§ EXERCISE DESCRIPTION:
Below are the records; give again exactly the line with "Image resolution: width=1124, height=1275.", the line with "TICKETS (496, 92)", and each line that lies between them, and nothing besides.

§ STORED DATA:
######

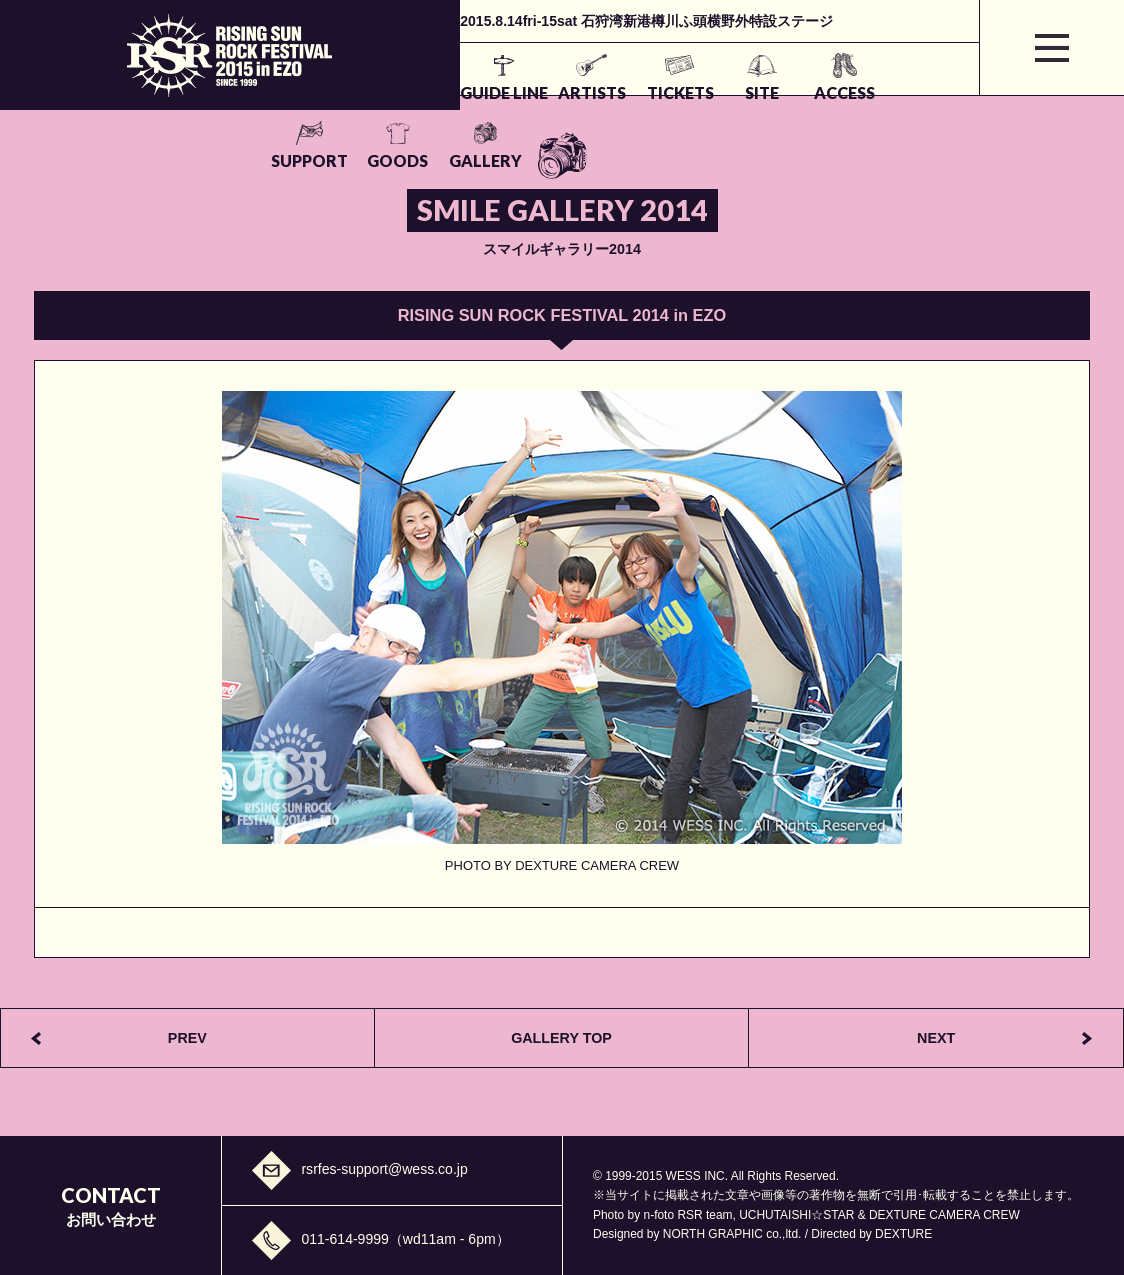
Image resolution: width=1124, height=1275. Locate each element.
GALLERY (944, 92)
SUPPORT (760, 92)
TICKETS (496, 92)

######

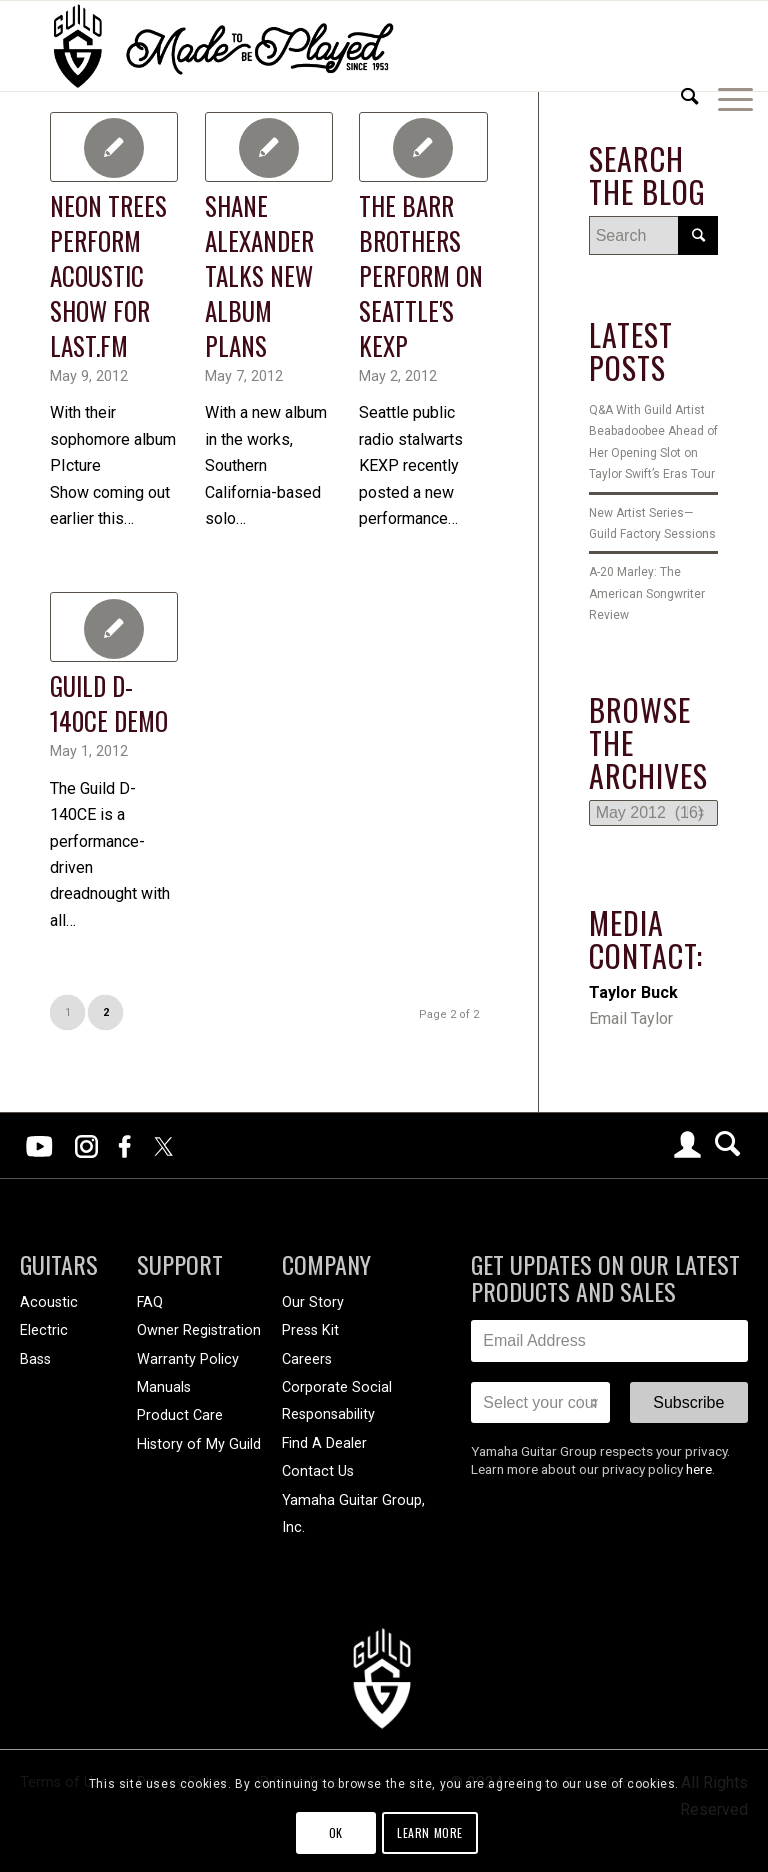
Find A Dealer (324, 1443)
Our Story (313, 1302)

######

§ THE ANSWER:
Image resolution: width=1124, height=1275. Locate each element.
GALLERY (944, 92)
SUPPORT (760, 92)
TICKETS (496, 92)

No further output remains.